Maintaining NAD+ levels seems to, hence, sustain basal metabolic function and health in neurons. Furthermore, based on the preliminary evidence above, NR might have a privileged position among different NAD+ precursors in the prevention of neurodegeneration, as the effect of NR may be enhanced by the increase in NRK2 during axonal damage.

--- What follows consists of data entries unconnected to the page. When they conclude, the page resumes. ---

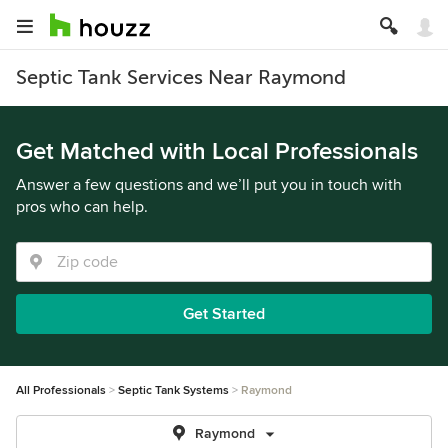
Septic Tank Services Near Raymond
Get Matched with Local Professionals
Answer a few questions and we’ll put you in touch with
pros who can help.
Get Started
All Professionals
Septic Tank Systems
Raymond
Raymond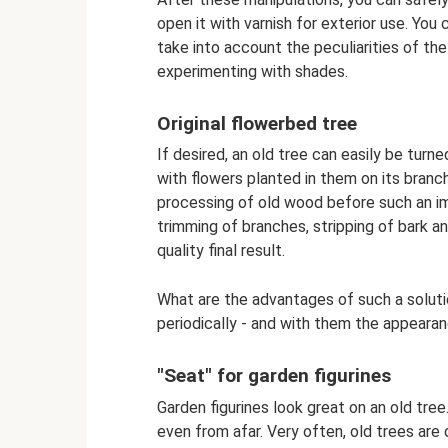
open it with varnish for exterior use. You 
take into account the peculiarities of the
experimenting with shades.
Original flowerbed tree
If desired, an old tree can easily be turn
with flowers planted in them on its branch
processing of old wood before such an i
trimming of branches, stripping of bark an
quality final result.
What are the advantages of such a solut
periodically - and with them the appearan
"Seat" for garden figurines
Garden figurines look great on an old tree
even from afar. Very often, old trees are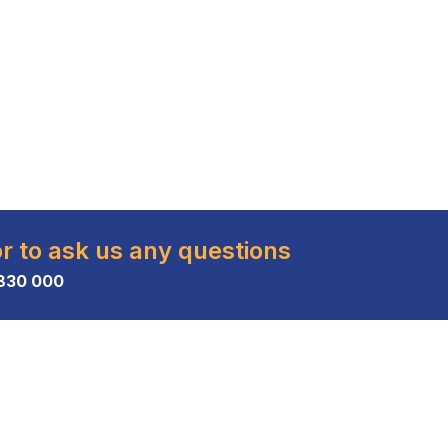
or to ask us any questions
830 000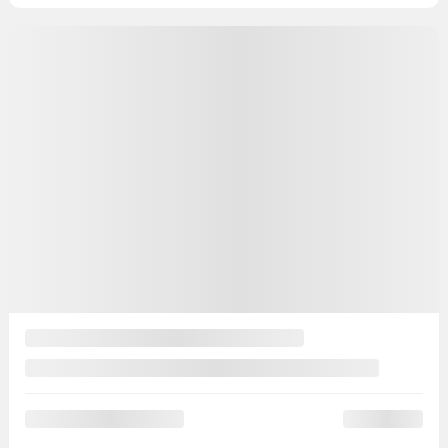
15 km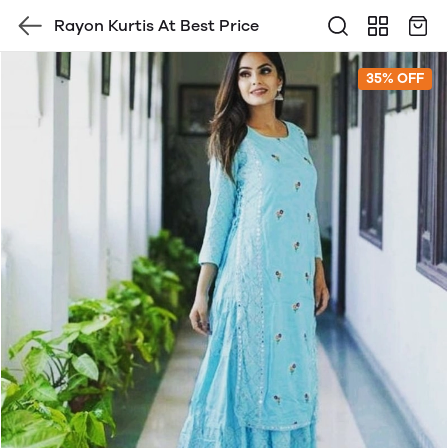
Rayon Kurtis At Best Price
35% OFF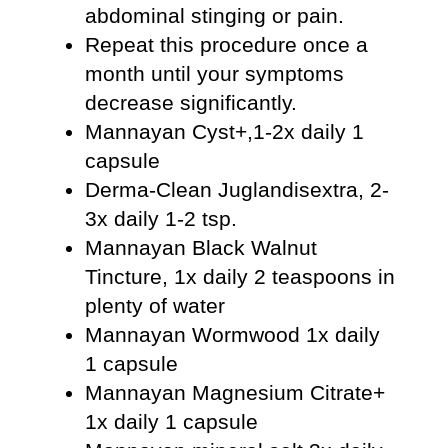
abdominal stinging or pain.
Repeat this procedure once a
month until your symptoms
decrease significantly.
Mannayan Cyst+,1-2x daily 1
capsule
Derma-Clean Juglandisextra, 2-
3x daily 1-2 tsp.
Mannayan Black Walnut
Tincture, 1x daily 2 teaspoons in
plenty of water
Mannayan Wormwood 1x daily
1 capsule
Mannayan Magnesium Citrate+
1x daily 1 capsule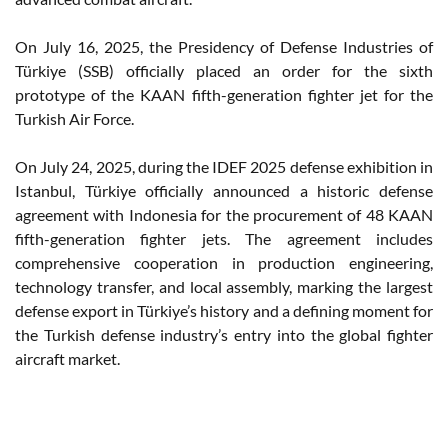
On July 16, 2025, the Presidency of Defense Industries of
Türkiye (SSB) officially placed an order for the sixth
prototype of the KAAN fifth-generation fighter jet for the
Turkish Air Force.
On July 24, 2025, during the IDEF 2025 defense exhibition in
Istanbul, Türkiye officially announced a historic defense
agreement with Indonesia for the procurement of 48 KAAN
fifth-generation fighter jets. The agreement includes
comprehensive cooperation in production engineering,
technology transfer, and local assembly, marking the largest
defense export in Türkiye’s history and a defining moment for
the Turkish defense industry’s entry into the global fighter
aircraft market.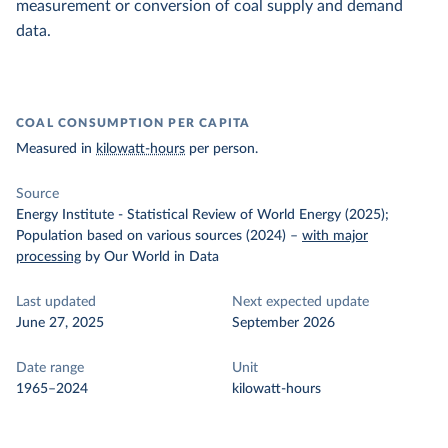
measurement or conversion of coal supply and demand
data.
COAL CONSUMPTION PER CAPITA
Measured in
kilowatt-hours
per person.
Source
Energy Institute - Statistical Review of World Energy (2025);
Population based on various sources (2024)
–
with major
processing
by Our World in Data
Last updated
Next expected update
June 27, 2025
September 2026
Date range
Unit
1965–2024
kilowatt-hours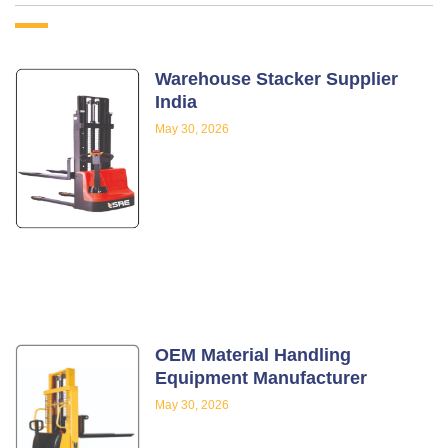
Warehouse Stacker Supplier
India
May 30, 2026
OEM Material Handling
Equipment Manufacturer
May 30, 2026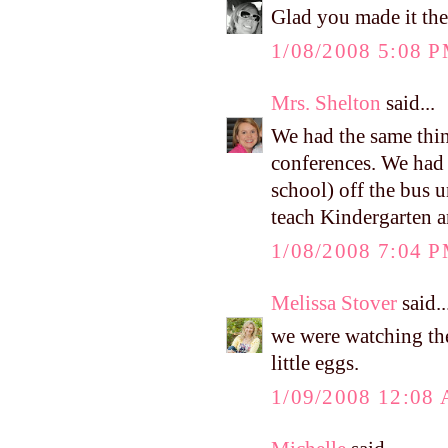
Glad you made it the
1/08/2008 5:08 
Mrs. Shelton
said...
We had the same thi
conferences. We had 
school) off the bus u
teach Kindergarten a
1/08/2008 7:04 
Melissa Stover
said..
we were watching the
little eggs.
1/09/2008 12:08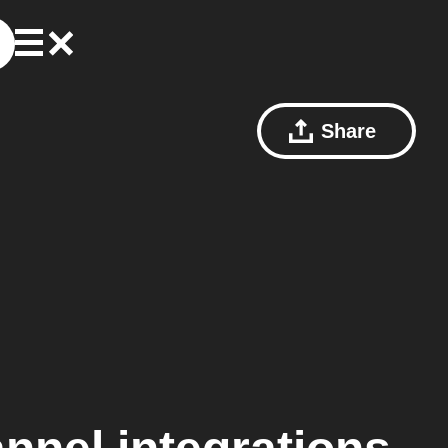
Share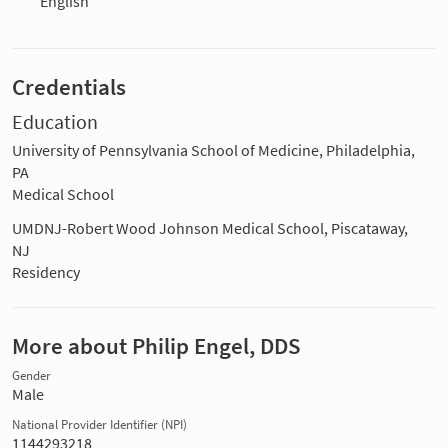
English
Credentials
Education
University of Pennsylvania School of Medicine, Philadelphia,
PA
Medical School
UMDNJ-Robert Wood Johnson Medical School, Piscataway,
NJ
Residency
More about Philip Engel, DDS
Gender
Male
National Provider Identifier (NPI)
1144293218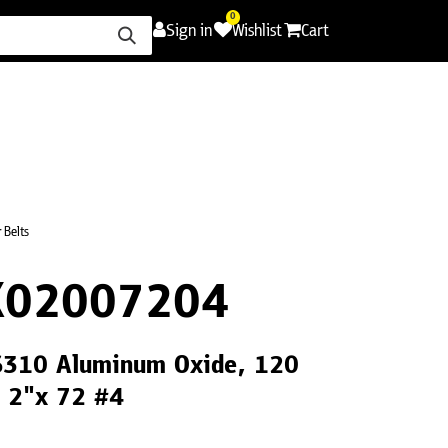
0
Sign in
Wishlist
Cart
ence
Careers
Promotions
Contact Us
 Belts
X02007204
CS310 Aluminum Oxide, 120
, 2"x 72 #4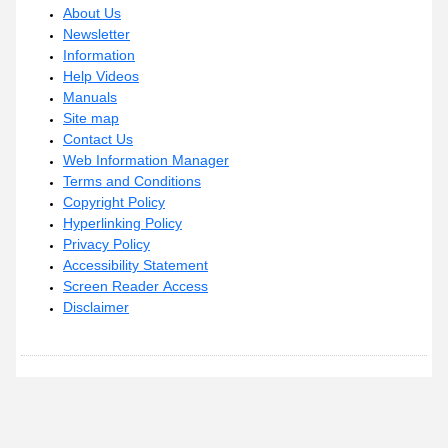
About Us
Newsletter
Information
Help Videos
Manuals
Site map
Contact Us
Web Information Manager
Terms and Conditions
Copyright Policy
Hyperlinking Policy
Privacy Policy
Accessibility Statement
Screen Reader Access
Disclaimer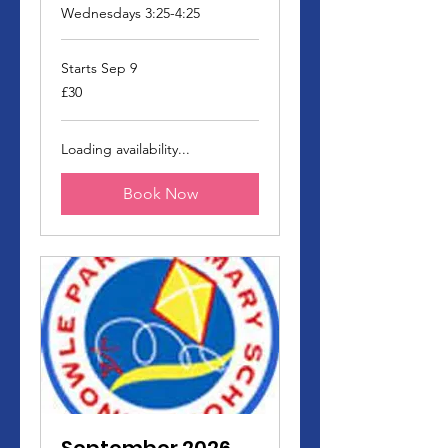
Wednesdays 3:25-4:25
Starts Sep 9
30
£30
British
pounds
Loading availability...
Book Now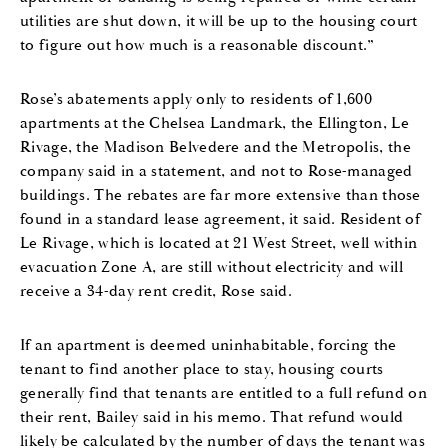
utilities are shut down, it will be up to the housing court
to figure out how much is a reasonable discount.”
Rose’s abatements apply only to residents of 1,600
apartments at the Chelsea Landmark, the Ellington, Le
Rivage, the Madison Belvedere and the Metropolis, the
company said in a statement, and not to Rose-managed
buildings. The rebates are far more extensive than those
found in a standard lease agreement, it said. Resident of
Le Rivage, which is located at 21 West Street, well within
evacuation Zone A, are still without electricity and will
receive a 34-day rent credit, Rose said.
If an apartment is deemed uninhabitable, forcing the
tenant to find another place to stay, housing courts
generally find that tenants are entitled to a full refund on
their rent, Bailey said in his memo. That refund would
likely be calculated by the number of days the tenant was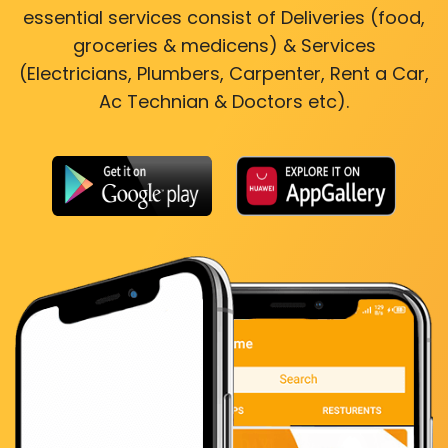
essential services consist of Deliveries (food,
groceries & medicens) & Services
(Electricians, Plumbers, Carpenter, Rent a Car,
Ac Technian & Doctors etc).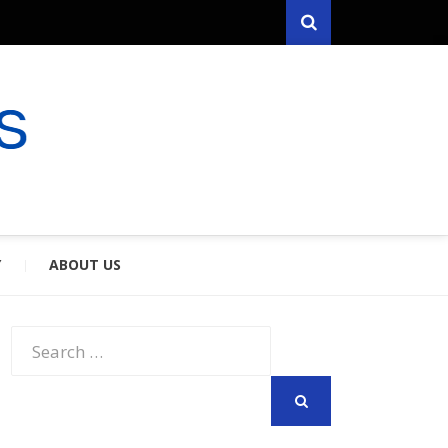
Search
RYFARES
S & SPOUSES
Y
ABOUT US
Search
for:
SEARCH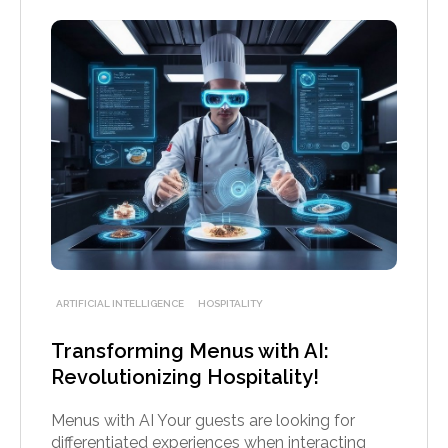
ARTIFICIAL INTELLIGENCE
HOSPITALITY
Transforming Menus with AI:
Revolutionizing Hospitality!
Menus with AI Your guests are looking for
differentiated experiences when interacting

The Role of PARPs in Neurodegeneration
The depletion of NAD+ in neurodegeneration has been generally attributed to the activation of PARP enzymes. Well-known neurodegenerative DNA repair disorders include ataxia-telangiectasia (AT), Cockayne syndrome (CS), and xeroderma pigmentosum group A (XPA), all of which demonstrate mitochondrial dysregulation due to SIRT1 inhibition and a reduction in mitophagy, the process of autophagic clearance of defective mitochondria (Fang et al., 2014). The reduction in SIRT1 activity and mitophagy in XPA-, CSB-, and ATM-deficient cells can be attributed to the aberrant activation of PARP1, as reflected by the ability of PARP inhibitor AZD2281 (olaparib) to rescue the mitochondrial defect in cells and to extend the lifespan of xpa-1 mutant worms (Fang et al., 2014). In extension of these findings, using NR or a PARP inhibitor both improved the phenotype of a mouse model of Cockayne Syndrome group B (CSB), an accelerated aging disorder featuring the disinhibition of PARP activity by CSB protein, through SIRT1-mediated improvements of metabolic, mitochondrial, and transcriptional alterations (Scheibye-Knudsen et al., 2014). Similarly, augmented PARylation in the Csa−/−/Xpa−/− (CX) mouse model of cerebellar ataxia was reduced upon NR treatment, which improved NAD+ levels, SIRT1 activity, and mitochondrial function (Fang et al., 2014). Both interventions using NAD+ precursors or PARP inhibition could hence be helpful to improve neurodegenerative phenotypes.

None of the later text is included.